**Excerpted records:**

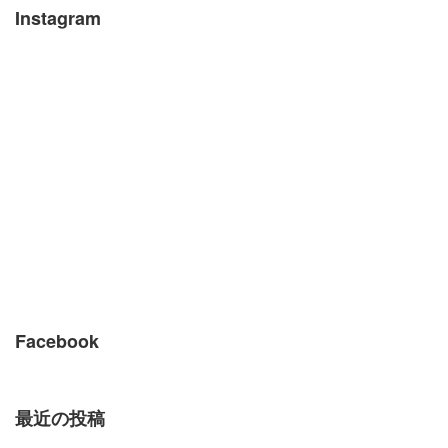
Instagram
Facebook
最近の投稿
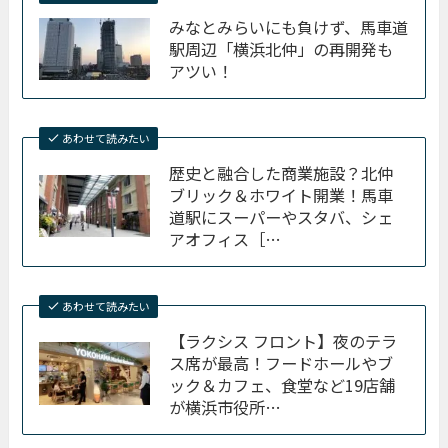
みなとみらいにも負けず、馬車道
駅周辺「横浜北仲」の再開発も
アツい！
あわせて読みたい
歴史と融合した商業施設？北仲
ブリック＆ホワイト開業！馬車
道駅にスーパーやスタバ、シェ
アオフィス［…
あわせて読みたい
【ラクシス フロント】夜のテラ
ス席が最高！フードホールやブ
ック＆カフェ、食堂など19店舗
が横浜市役所…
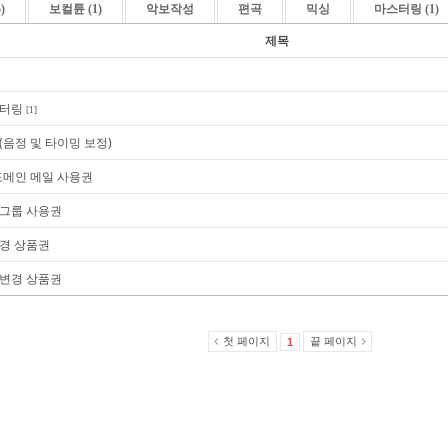
)
보컬튠 (1)
악보작성
편곡
믹싱
마스터링 (1)
제목
스터링
[1]
(음정 및 타이밍 보정)
 도메인 메일 사용권
 그룹 사용권
경 상품권
 변경 상품권
첫 페이지
끝 페이지
1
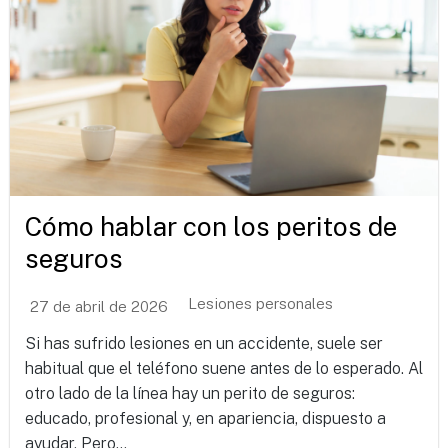
Cómo hablar con los peritos de
seguros
Lesiones personales
27 de abril de 2026
Si has sufrido lesiones en un accidente, suele ser
habitual que el teléfono suene antes de lo esperado. Al
otro lado de la línea hay un perito de seguros:
educado, profesional y, en apariencia, dispuesto a
ayudar. Pero...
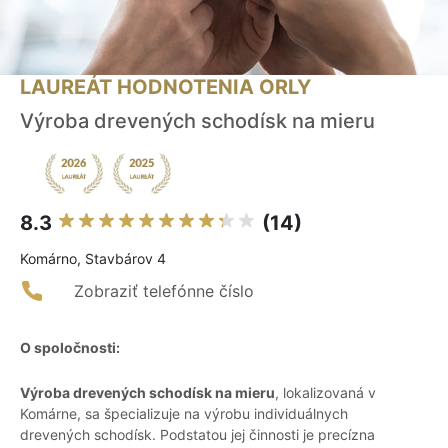
LAUREÁT HODNOTENIA ORLY
Výroba drevených schodísk na mieru
8.3
(14)
Komárno, Stavbárov 4
Zobraziť telefónne číslo
O spoločnosti:
Výroba drevených schodísk na mieru
, lokalizovaná v
Komárne, sa špecializuje na výrobu individuálnych
drevených schodísk. Podstatou jej činnosti je precízna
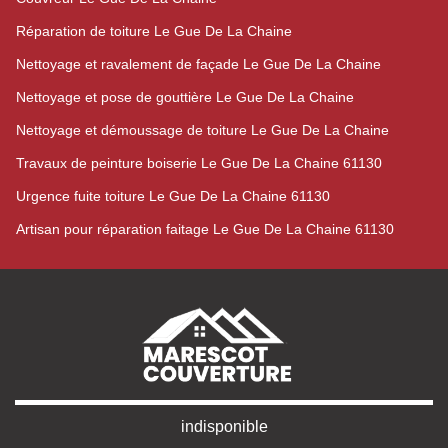
Réparation de toiture Le Gue De La Chaine
Nettoyage et ravalement de façade Le Gue De La Chaine
Nettoyage et pose de gouttière Le Gue De La Chaine
Nettoyage et démoussage de toiture Le Gue De La Chaine
Travaux de peinture boiserie Le Gue De La Chaine 61130
Urgence fuite toiture Le Gue De La Chaine 61130
Artisan pour réparation faitage Le Gue De La Chaine 61130
indisponible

**Task details:**
Your copy should match the data above exactly, apart from the pictures.

**Written response:**
Instagram
Facebook
最近の投稿
みなとみらいにも負けず、馬車道
駅周辺「横浜北仲」の再開発も
アツい！
あわせて読みたい
歴史と融合した商業施設？北仲
ブリック＆ホワイト開業！馬車
道駅にスーパーやスタバ、シェ
アオフィス［…
あわせて読みたい
【ラクシス フロント】夜のテラ
ス席が最高！フードホールやブ
ック＆カフェ、食堂など19店舗
が横浜市役所…
)
보컬튠 (1)
악보작성
편곡
믹싱
마스터링 (1)
제목
스터링
[1]
(음정 및 타이밍 보정)
 도메인 메일 사용권
 그룹 사용권
경 상품권
 변경 상품권
첫 페이지
끝 페이지
1
Cómo hablar con los peritos de
seguros
Lesiones personales
27 de abril de 2026
Si has sufrido lesiones en un accidente, suele ser
habitual que el teléfono suene antes de lo esperado. Al
otro lado de la línea hay un perito de seguros:
educado, profesional y, en apariencia, dispuesto a
ayudar. Pero...
LAUREÁT HODNOTENIA ORLY
Výroba drevených schodísk na mieru
8.3
(14)
Komárno, Stavbárov 4
Zobraziť telefónne číslo
O spoločnosti:
Výroba drevených schodísk na mieru
, lokalizovaná v
Komárne, sa špecializuje na výrobu individuálnych
drevených schodísk. Podstatou jej činnosti je precízna
Réparation de toiture Le Gue De La Chaine
Nettoyage et ravalement de façade Le Gue De La Chaine
Nettoyage et pose de gouttière Le Gue De La Chaine
Nettoyage et démoussage de toiture Le Gue De La Chaine
Travaux de peinture boiserie Le Gue De La Chaine 61130
Urgence fuite toiture Le Gue De La Chaine 61130
Artisan pour réparation faitage Le Gue De La Chaine 61130
indisponible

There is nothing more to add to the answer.